Skip to main content

Seorang ustadz dikecam oleh sebagian orang karena dianggap menghina budaya lokal warisan leluhur setelah melarang atau mengharamkan wayang. Sayangnya, karena pernyataan tentang wayang dipersonalisasi juga dialihkan kepada sentimen anti suku tertentu, persoalan utamanya yaitu pengharaman wayang pun menguap.

Menurut Kamus Besar Bahasa Indonesia (KBBI) Wayang adalah boneka tiruan orang yang terbuat dari pahatan kulit atau kayu dan sebagainya, yang dapat dimanfaatkan untuk memerankan tokoh pada pertunjukan drama tradisional (Bali, Jawa, Sunda, dsb), biasanya dimainkan oleh seseorang yang disebut dalang (Pusat Bahasa, 2008).

Pengertian Wayang
Wayang merupakan salah satu puncak seni budaya bangsa Indonesia yang paling menonjol diantara banyak karya budaya lainnya. Budaya wayang meliputi seni peran, seni suara, seni musik, seni tutur, seni sastra, seni lukis, seni pahat, dan seni perlambang. Budaya wayang yang terus berkembang dari zaman ke zaman, juga merupakan media penerangan, dakwah, pendidikan, hiburan, pemahaman filsafat, serta hiburan. Berikut adalah penjelasan seputar pengertian wayang, fungsi wayang serta kandungan yang terdapat pada wayang dan Jenis-Jenis Wayang.

Pengertian Wayang Secara Filosofis Wayang merupakan bayangan, gambaran atau lukisan mengenai kehidupan alam semesta.
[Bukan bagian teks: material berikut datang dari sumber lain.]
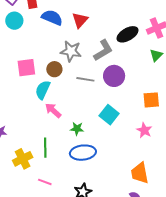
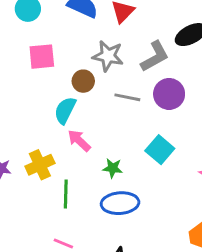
pink square: (26, 68) -> (42, 57), moved
yellow cross: (23, 159) -> (40, 165), moved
Di dalam wayang digambarkan bukan hanya mengenai manusia, namun kehidupan manusia dalam kaitannya dengan manusia lain, alam, dan Tuhan. Alam semesta merupakan satu kesatuan yang serasi, tidak lepas satu dengan yang lain dan senantiasa berhubungan. Unsur yang satu dengan yang lain di dalam alam semesta berusaha keras ke arah keseimbangan. Kalau salah satu goncang maka goncanglah keseluruhan alam sebagai suatu keutuhan (system kesejagadan).
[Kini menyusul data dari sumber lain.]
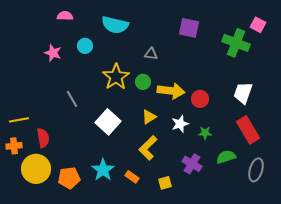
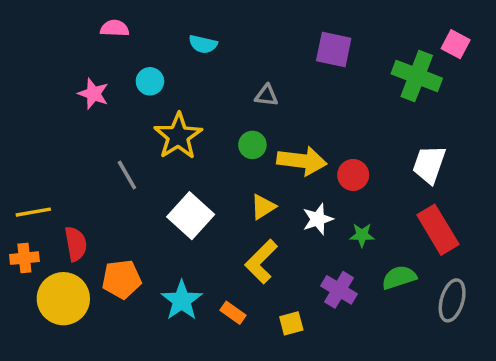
cyan semicircle: (115, 25) -> (203, 44), size x0.6
yellow star: (116, 77) -> (178, 136), moved
orange pentagon: (69, 178) -> (122, 279), moved

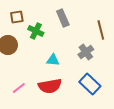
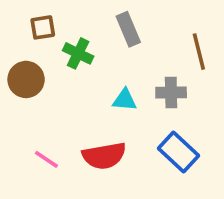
gray cross: (86, 52) -> (171, 92), turned 35
cyan triangle: (53, 60) -> (125, 100), moved
pink line: (19, 88) -> (46, 159), turned 72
Secara umum, pengertian wayang adalah suatu bentuk pertunjukan tradisional yang disajikan oleh seorang dalang, dengan menggunakan boneka atau sejenisnya sebagai alat pertunjukan.
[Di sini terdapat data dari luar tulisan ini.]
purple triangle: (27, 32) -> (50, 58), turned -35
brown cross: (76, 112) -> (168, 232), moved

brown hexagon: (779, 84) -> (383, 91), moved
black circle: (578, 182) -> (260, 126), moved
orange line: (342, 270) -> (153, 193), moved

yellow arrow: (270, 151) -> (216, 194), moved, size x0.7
Fungsi dan Historisitas Wayang

Wayang sebagai penggambaran alam pikiran Orang yang dualistik. Ada dua hal, pihak atau kelompok yang saling bertentangan, baik dan buruk, lahir dan batin, serta halus dan kasar. Keduanya bersatu dalam diri manusia untuk mendapat keseimbangan. Wayang juga menjadi sarana pengendalian sosial, misalnya dengan kritik sosial yang disampaikan lewat humor. Fungsi lain adalah sebagai sarana pengukuhan status sosial, karena yang bisa menanggap wayang adalah orang terpandang, dan mampu menyediakan biaya besar. Wayang juga menanamkan solidaritas sosial, sarana hiburan, dan pendidikan.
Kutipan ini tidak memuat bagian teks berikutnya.